• **Excerpted records**:
▬▬▬

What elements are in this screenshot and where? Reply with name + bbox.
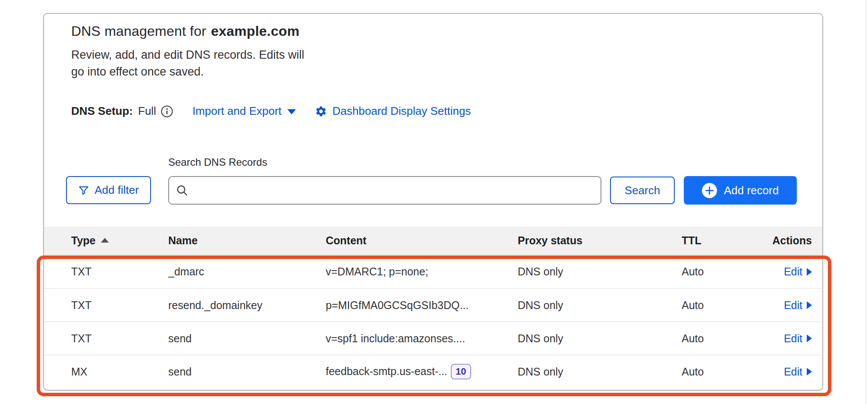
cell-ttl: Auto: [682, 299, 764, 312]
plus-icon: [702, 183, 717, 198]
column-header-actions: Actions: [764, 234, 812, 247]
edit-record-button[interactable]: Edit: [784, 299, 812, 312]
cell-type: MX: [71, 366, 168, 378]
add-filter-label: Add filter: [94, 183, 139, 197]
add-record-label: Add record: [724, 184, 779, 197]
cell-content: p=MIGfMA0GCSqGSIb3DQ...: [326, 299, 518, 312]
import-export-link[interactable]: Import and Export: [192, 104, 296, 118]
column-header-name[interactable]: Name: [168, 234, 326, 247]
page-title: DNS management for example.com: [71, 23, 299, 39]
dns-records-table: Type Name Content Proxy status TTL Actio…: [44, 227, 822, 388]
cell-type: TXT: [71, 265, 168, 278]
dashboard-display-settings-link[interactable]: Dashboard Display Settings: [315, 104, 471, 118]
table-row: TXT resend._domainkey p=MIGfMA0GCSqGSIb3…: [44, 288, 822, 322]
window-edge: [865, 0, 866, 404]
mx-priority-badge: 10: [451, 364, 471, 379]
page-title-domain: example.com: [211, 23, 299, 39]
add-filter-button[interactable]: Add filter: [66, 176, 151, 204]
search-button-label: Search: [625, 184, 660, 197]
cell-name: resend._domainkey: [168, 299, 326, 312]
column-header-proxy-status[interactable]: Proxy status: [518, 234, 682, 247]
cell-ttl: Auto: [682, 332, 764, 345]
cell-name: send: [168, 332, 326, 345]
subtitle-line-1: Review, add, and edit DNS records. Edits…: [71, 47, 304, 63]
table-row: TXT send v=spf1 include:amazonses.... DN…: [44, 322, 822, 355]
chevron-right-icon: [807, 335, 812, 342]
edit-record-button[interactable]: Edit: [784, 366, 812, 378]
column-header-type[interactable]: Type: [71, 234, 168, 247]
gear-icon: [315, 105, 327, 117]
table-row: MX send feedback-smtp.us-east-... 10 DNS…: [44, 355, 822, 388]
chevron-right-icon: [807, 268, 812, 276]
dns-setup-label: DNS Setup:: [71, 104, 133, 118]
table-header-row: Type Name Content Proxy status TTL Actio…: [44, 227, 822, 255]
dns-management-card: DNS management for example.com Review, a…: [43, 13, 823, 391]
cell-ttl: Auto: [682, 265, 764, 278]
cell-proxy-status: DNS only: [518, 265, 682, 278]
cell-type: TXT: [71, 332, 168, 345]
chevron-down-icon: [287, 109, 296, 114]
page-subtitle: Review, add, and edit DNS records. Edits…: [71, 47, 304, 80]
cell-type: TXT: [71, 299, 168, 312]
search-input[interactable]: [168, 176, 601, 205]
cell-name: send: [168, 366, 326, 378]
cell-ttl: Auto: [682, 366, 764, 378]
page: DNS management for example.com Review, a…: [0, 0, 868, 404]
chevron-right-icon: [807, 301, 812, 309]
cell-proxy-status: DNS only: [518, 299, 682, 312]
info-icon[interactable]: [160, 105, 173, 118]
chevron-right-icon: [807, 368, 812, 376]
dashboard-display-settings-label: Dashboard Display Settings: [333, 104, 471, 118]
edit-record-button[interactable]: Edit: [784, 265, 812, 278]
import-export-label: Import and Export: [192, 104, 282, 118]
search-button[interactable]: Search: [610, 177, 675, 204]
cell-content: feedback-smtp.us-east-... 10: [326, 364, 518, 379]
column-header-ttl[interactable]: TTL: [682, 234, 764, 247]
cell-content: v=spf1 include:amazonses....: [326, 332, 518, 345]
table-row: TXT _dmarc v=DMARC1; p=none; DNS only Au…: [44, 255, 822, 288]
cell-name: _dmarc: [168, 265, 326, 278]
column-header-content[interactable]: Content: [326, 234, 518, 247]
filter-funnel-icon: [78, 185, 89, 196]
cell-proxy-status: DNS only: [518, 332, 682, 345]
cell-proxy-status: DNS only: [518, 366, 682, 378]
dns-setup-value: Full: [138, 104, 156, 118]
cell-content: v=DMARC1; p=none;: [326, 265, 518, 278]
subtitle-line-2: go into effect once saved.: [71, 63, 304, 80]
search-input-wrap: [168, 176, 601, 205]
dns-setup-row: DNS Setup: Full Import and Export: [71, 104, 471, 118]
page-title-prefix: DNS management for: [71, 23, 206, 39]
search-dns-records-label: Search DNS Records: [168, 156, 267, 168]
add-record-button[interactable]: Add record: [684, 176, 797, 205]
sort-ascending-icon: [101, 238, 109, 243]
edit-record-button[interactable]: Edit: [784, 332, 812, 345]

▬▬▬

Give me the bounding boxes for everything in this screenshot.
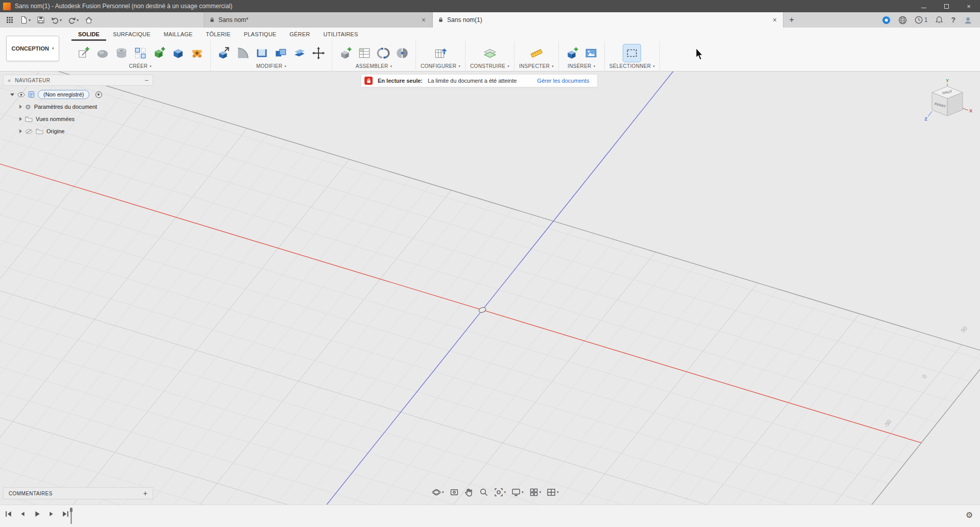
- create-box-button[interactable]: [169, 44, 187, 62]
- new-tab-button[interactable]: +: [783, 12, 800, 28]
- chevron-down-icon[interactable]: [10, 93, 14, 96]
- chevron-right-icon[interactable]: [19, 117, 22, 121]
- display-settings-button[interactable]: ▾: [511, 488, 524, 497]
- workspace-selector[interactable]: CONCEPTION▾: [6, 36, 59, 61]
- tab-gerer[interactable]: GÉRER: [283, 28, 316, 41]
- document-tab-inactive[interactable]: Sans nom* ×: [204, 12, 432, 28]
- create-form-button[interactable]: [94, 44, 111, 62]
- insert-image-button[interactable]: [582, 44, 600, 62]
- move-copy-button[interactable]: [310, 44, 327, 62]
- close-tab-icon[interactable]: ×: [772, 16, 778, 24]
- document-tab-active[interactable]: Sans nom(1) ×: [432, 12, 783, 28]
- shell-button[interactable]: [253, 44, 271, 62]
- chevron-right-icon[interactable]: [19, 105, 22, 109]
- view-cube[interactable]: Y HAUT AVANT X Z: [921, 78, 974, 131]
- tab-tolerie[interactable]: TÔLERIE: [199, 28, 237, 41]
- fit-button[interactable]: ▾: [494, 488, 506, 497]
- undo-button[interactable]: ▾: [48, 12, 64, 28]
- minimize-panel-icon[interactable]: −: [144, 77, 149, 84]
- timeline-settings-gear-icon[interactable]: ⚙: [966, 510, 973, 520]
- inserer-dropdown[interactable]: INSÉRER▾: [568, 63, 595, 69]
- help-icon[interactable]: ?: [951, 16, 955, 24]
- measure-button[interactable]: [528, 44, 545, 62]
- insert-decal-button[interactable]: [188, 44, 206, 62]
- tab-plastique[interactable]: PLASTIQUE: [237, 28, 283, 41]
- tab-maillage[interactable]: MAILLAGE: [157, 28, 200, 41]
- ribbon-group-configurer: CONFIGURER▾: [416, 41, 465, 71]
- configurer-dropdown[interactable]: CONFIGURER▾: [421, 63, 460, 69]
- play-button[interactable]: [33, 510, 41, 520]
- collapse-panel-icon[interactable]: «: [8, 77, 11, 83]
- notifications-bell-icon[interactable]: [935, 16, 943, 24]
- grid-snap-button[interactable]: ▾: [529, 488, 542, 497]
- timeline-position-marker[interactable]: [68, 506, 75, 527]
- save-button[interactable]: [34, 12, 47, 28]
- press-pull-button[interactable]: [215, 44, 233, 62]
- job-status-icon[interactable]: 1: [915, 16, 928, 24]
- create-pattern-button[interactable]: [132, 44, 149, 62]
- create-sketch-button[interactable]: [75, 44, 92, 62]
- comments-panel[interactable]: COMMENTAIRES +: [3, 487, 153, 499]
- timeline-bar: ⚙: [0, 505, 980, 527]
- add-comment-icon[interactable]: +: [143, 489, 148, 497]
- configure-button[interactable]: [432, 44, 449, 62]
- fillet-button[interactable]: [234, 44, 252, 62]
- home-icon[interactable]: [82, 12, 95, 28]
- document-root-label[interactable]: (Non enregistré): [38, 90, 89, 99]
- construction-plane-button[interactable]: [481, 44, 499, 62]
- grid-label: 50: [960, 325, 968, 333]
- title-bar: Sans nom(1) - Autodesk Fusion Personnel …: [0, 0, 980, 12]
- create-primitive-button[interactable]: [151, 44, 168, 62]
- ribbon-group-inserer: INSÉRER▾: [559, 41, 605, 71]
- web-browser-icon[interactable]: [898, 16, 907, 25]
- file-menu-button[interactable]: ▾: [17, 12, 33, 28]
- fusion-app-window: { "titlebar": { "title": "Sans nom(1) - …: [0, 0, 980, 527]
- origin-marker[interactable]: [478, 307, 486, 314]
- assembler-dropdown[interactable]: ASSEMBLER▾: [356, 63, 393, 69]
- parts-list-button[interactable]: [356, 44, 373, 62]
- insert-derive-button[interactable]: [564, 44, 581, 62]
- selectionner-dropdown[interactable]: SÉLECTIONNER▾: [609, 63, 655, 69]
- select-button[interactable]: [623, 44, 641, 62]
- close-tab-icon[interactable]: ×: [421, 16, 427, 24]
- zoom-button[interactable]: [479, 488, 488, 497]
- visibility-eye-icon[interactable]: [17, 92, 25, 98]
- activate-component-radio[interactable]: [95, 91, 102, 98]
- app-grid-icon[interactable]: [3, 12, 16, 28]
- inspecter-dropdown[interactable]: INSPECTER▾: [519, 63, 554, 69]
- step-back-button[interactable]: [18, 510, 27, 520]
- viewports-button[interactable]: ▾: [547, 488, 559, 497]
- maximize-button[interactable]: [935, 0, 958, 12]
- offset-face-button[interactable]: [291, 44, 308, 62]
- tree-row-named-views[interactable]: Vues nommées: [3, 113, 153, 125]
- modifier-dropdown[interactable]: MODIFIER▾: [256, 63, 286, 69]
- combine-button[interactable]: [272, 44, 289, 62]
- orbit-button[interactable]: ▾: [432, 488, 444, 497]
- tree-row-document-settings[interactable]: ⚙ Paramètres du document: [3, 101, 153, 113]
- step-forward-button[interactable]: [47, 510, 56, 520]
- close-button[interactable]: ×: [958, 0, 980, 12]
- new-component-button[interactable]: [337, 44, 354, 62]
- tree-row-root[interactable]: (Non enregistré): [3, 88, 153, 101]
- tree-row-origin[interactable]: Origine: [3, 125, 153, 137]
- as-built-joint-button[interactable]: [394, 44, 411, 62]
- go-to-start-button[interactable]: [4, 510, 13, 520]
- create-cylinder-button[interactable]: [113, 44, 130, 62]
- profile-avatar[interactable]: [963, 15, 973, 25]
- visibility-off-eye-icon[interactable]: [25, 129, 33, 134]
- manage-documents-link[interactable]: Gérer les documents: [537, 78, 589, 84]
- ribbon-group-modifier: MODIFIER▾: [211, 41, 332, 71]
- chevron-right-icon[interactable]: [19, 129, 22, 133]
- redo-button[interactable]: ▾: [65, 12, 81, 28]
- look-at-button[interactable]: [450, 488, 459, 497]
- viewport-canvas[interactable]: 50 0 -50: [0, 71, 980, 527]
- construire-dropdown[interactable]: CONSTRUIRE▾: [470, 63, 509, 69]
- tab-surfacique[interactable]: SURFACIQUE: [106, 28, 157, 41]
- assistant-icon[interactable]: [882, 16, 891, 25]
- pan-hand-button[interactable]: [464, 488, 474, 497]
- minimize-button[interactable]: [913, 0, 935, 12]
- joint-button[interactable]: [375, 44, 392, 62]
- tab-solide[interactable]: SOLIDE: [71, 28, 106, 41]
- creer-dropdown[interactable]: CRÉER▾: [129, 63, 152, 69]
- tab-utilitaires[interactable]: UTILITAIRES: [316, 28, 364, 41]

▬▬▬

Answer with one number only: how many lines above contain the word "column".

6